However, not all gamers enjoy the same types of games (or gameplays) [37, 38, 46]. In fact, player preferences can vary widely based on various individual and contextual factors such as personality, age, gender, occupation, daily life schedule, cultural background, expenses, and accessibility [46, 9, 7, 45, 8]. Fortunately, however, there are now several applicable gamer models (or archetypes) in the literature that have proven helpful in describing parts of these various complexities using simple (and reasonably easy-to-conceptualize) player attributes.
Three of the most frequently cited archetypes of gamers in the human-computer interaction (HCI) and gameplay research communities (e.g., CHI Play [28]) are Bartle [5], Big Five [26], and BrainHex [35].
Bartle’s taxonomy of player types, for example, states that players can be divided into four groups based on how they like to play games: achievers, socializers, explorers, and killers. In brief, achievers like to rack up achievements and badges; socializers favor interacting with other players; explorers favor gaining knowledge about the game world and its mechanics; and finally, killers favor lurking and competing against other players.111More information can be found in the Section of Literature Review.

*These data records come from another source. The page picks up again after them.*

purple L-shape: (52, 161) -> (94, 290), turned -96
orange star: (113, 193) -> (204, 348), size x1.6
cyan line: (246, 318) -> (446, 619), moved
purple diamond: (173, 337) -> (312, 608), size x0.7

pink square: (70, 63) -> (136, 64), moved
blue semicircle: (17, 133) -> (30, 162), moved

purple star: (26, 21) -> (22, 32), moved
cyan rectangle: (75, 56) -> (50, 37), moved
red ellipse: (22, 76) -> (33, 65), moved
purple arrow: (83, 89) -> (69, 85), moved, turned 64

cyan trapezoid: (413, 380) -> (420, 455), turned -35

While such gamer archetypes may strike some scholars (and readers) as oversimplifications, they do a good job of providing a holistic overview of some of the most common gamer interests that developers and game designers should be aware of [23, 25]. Consequently, it is witnessed that many giant game companies (e.g., Nintendo, Ubisoft, and Blizzard), research institutes, and interest groups worldwide spend hundreds to thousands of dollars annually to collect such data from gamers through a variety of survey methods.

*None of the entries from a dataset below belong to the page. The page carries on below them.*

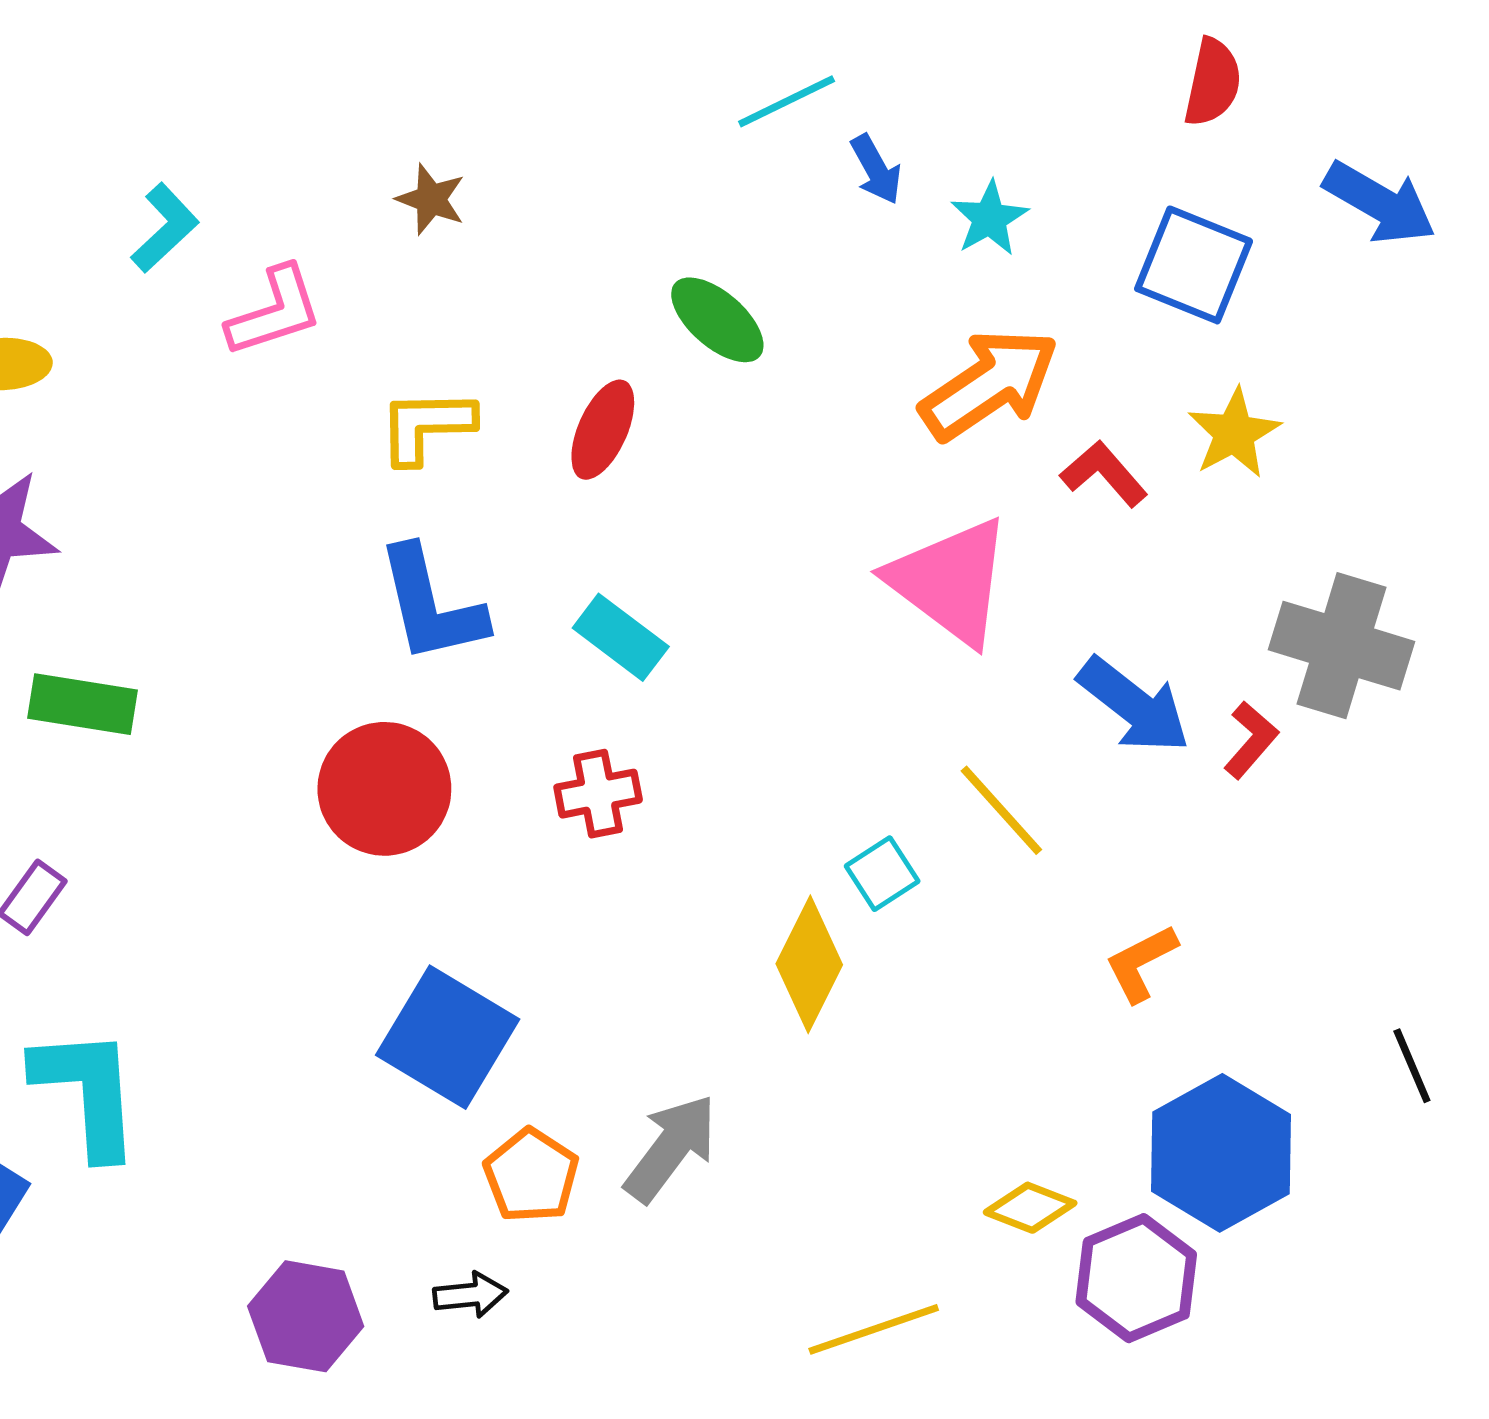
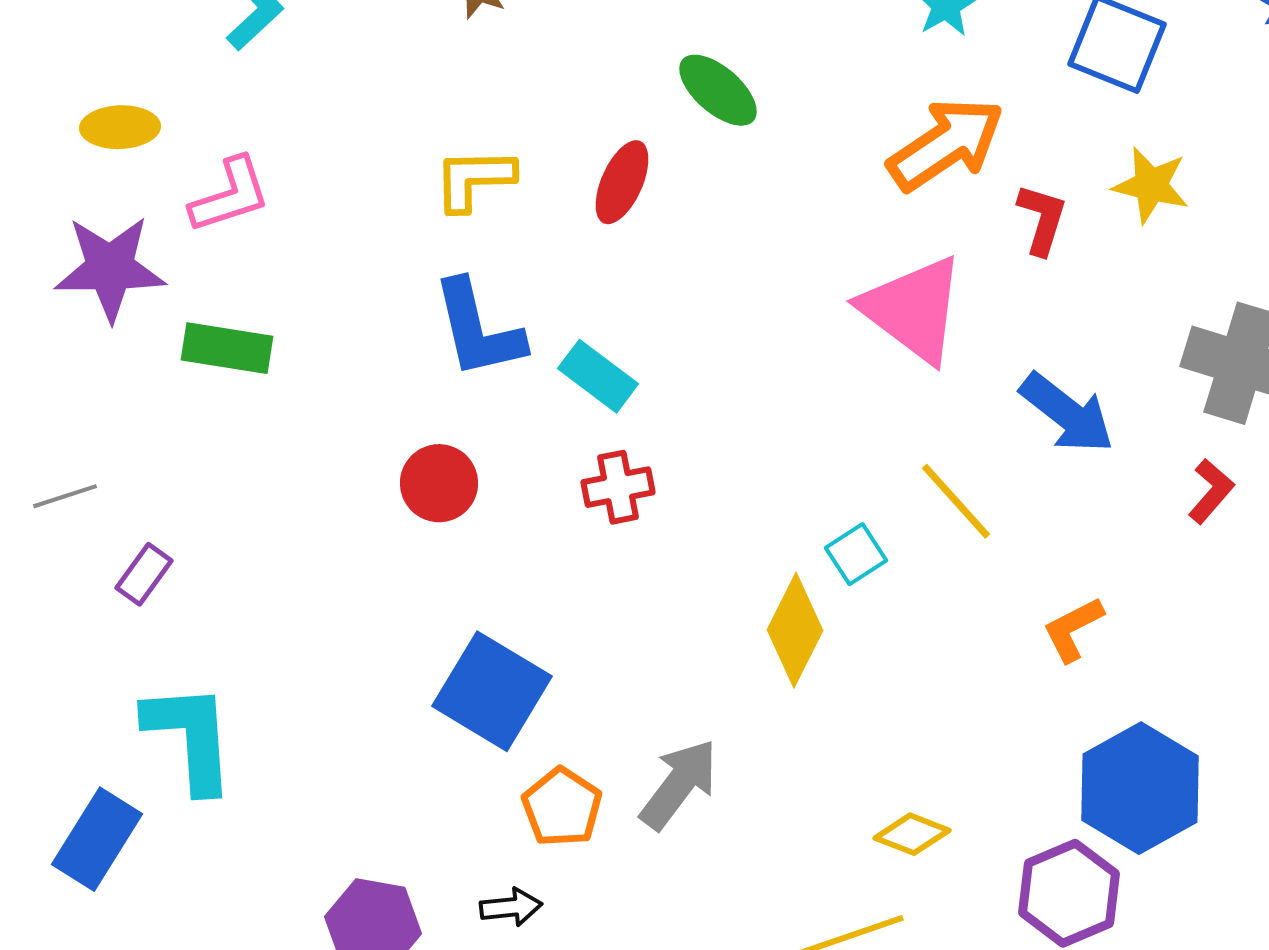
pink L-shape: (275, 311) -> (230, 195), moved
yellow star: (1234, 433) -> (1151, 185), turned -30
red L-shape: (1104, 474) -> (1042, 219), turned 58
cyan rectangle: (621, 637) -> (598, 376), moved
green rectangle: (82, 704) -> (227, 348), moved
red L-shape: (1251, 740) -> (1211, 491), moved
red circle: (384, 789) -> (439, 483), size x0.7
yellow diamond: (1030, 1208) -> (912, 834), moved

Our research here presents an exploratory study that seeks to understand what else can be inferred from such survey data on people’s game (or gameplay) interests. More specifically, we want to investigate whether gamer archetypes (such as Bartle) can tell us anything helpful about user behavior in non-game contexts and Hexad user types.
1.1 Background
Gamification has recently become an independent field of study in the HCI communities, and it historically has strong ties to the gaming industry. The term gamification is often defined as the use of game design elements (such as badges, points, and leaderboards) in non-game contexts (such as education, business, health, and crowdsourcing) [12, 43, 24]. According to the extant literature, gamification has the ability to change user behavior [29, 3] and can have both positive (e.g., [19, 31]) and negative effects (e.g., [19, 20, 22]) on user activities. This relevant prior knowledge motivates us to explore the possibility of using players’ game-related data to predict their most dominant user behavior in gamified (but non-game) environments.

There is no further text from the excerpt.